[Dataset entries]
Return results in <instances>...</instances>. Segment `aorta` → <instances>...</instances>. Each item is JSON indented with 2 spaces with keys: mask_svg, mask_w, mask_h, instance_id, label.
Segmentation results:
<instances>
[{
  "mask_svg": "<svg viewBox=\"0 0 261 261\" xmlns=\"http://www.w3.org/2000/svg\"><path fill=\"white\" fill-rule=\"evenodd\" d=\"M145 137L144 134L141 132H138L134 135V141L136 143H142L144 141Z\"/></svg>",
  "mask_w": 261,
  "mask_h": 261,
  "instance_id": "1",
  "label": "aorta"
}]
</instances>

About this exercise - Each record above must be restated in full, word for word.

Output of the task -
Return results in <instances>...</instances>. Segment `aorta` → <instances>...</instances>. Each item is JSON indented with 2 spaces with keys: mask_svg, mask_w, mask_h, instance_id, label.
Segmentation results:
<instances>
[{
  "mask_svg": "<svg viewBox=\"0 0 261 261\" xmlns=\"http://www.w3.org/2000/svg\"><path fill=\"white\" fill-rule=\"evenodd\" d=\"M145 137L144 134L141 132H138L134 135V141L136 143H142L144 141Z\"/></svg>",
  "mask_w": 261,
  "mask_h": 261,
  "instance_id": "1",
  "label": "aorta"
}]
</instances>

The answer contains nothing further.